--- About this task ---
Exclude images, then output the remaining data verbatim.

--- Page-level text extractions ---
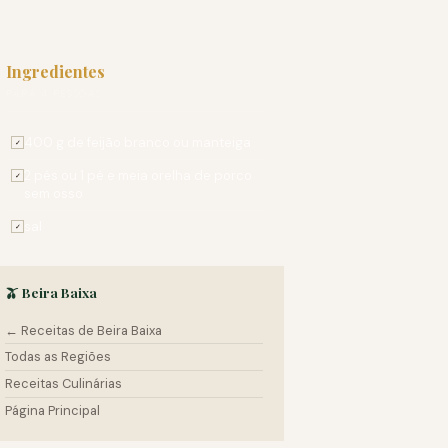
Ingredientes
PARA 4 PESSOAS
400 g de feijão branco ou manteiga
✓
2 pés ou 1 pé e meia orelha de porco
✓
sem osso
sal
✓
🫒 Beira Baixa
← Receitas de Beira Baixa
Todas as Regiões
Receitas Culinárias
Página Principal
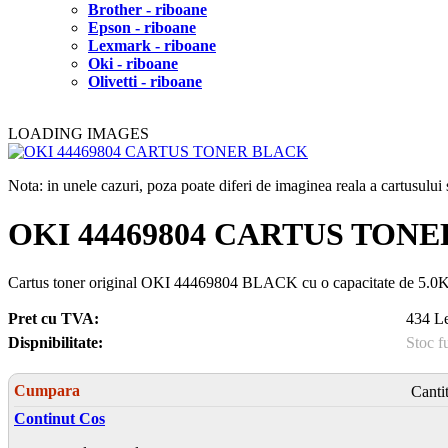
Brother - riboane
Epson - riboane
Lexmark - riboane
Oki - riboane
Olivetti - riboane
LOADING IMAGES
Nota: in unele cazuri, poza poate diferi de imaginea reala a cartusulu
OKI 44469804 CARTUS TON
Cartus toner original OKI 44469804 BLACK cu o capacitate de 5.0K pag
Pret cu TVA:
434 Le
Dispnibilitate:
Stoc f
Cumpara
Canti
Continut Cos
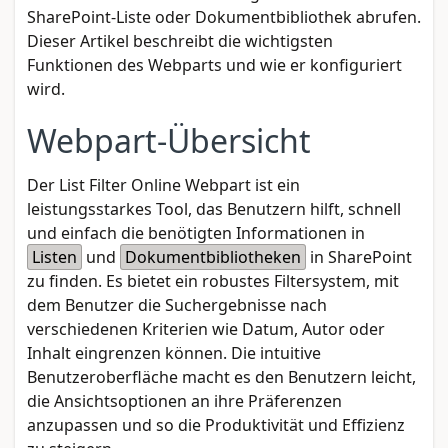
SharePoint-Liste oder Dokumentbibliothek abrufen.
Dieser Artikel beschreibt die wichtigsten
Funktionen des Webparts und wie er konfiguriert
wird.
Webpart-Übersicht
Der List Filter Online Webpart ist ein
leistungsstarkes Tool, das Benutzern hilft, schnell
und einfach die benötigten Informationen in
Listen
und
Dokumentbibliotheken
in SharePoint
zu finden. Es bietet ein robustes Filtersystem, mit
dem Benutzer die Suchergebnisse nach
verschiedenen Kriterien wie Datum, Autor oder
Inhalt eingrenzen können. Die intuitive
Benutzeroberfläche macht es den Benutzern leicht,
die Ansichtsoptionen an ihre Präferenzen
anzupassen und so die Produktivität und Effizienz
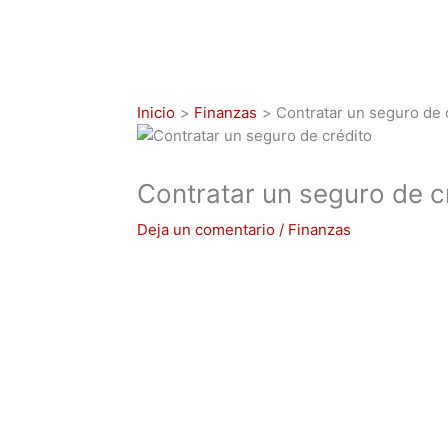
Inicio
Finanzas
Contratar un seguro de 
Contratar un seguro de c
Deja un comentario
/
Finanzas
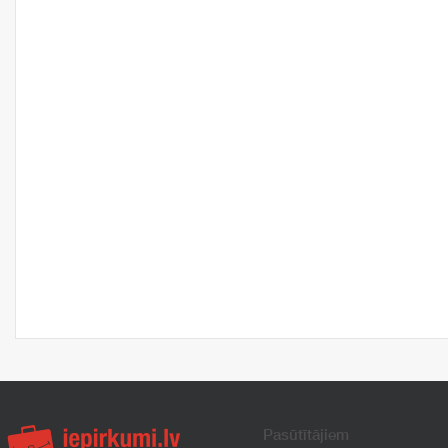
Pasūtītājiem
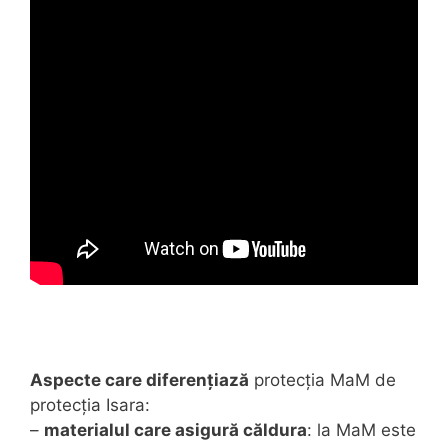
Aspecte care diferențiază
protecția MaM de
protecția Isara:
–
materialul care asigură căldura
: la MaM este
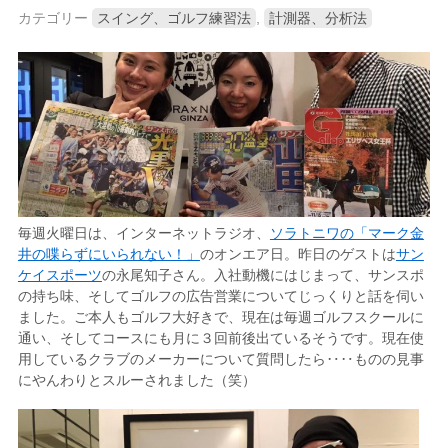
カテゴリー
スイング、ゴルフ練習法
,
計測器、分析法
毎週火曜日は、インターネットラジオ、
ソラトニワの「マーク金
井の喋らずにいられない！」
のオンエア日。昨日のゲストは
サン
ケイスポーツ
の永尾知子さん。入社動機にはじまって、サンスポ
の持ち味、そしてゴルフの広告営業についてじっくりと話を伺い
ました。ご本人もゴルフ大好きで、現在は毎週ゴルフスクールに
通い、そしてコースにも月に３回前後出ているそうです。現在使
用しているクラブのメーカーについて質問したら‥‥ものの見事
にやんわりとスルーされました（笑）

--- Output of the exercise ---
Ingredientes
PARA 4 PESSOAS
400 g de feijão branco ou manteiga
✓
2 pés ou 1 pé e meia orelha de porco
✓
sem osso
sal
✓
🫒 Beira Baixa
← Receitas de Beira Baixa
Todas as Regiões
Receitas Culinárias
Página Principal
Brother - riboane
Epson - riboane
Lexmark - riboane
Oki - riboane
Olivetti - riboane
LOADING IMAGES
Nota: in unele cazuri, poza poate diferi de imaginea reala a cartusulu
OKI 44469804 CARTUS TON
Cartus toner original OKI 44469804 BLACK cu o capacitate de 5.0K pag
Pret cu TVA:
434 Le
Dispnibilitate:
Stoc f
Cumpara
Canti
Continut Cos
SharePoint-Liste oder Dokumentbibliothek abrufen.
Dieser Artikel beschreibt die wichtigsten
Funktionen des Webparts und wie er konfiguriert
wird.
Webpart-Übersicht
Der List Filter Online Webpart ist ein
leistungsstarkes Tool, das Benutzern hilft, schnell
und einfach die benötigten Informationen in
Listen
und
Dokumentbibliotheken
in SharePoint
zu finden. Es bietet ein robustes Filtersystem, mit
dem Benutzer die Suchergebnisse nach
verschiedenen Kriterien wie Datum, Autor oder
Inhalt eingrenzen können. Die intuitive
Benutzeroberfläche macht es den Benutzern leicht,
die Ansichtsoptionen an ihre Präferenzen
anzupassen und so die Produktivität und Effizienz
Inicio
Finanzas
Contratar un seguro de 
Contratar un seguro de c
Deja un comentario
/
Finanzas
Pasūtītājiem
Aspecte care diferențiază
protecția MaM de
protecția Isara:
–
materialul care asigură căldura
: la MaM este
カテゴリー
スイング、ゴルフ練習法
,
計測器、分析法
毎週火曜日は、インターネットラジオ、
ソラトニワの「マーク金
井の喋らずにいられない！」
のオンエア日。昨日のゲストは
サン
ケイスポーツ
の永尾知子さん。入社動機にはじまって、サンスポ
の持ち味、そしてゴルフの広告営業についてじっくりと話を伺い
ました。ご本人もゴルフ大好きで、現在は毎週ゴルフスクールに
通い、そしてコースにも月に３回前後出ているそうです。現在使
用しているクラブのメーカーについて質問したら‥‥ものの見事
にやんわりとスルーされました（笑）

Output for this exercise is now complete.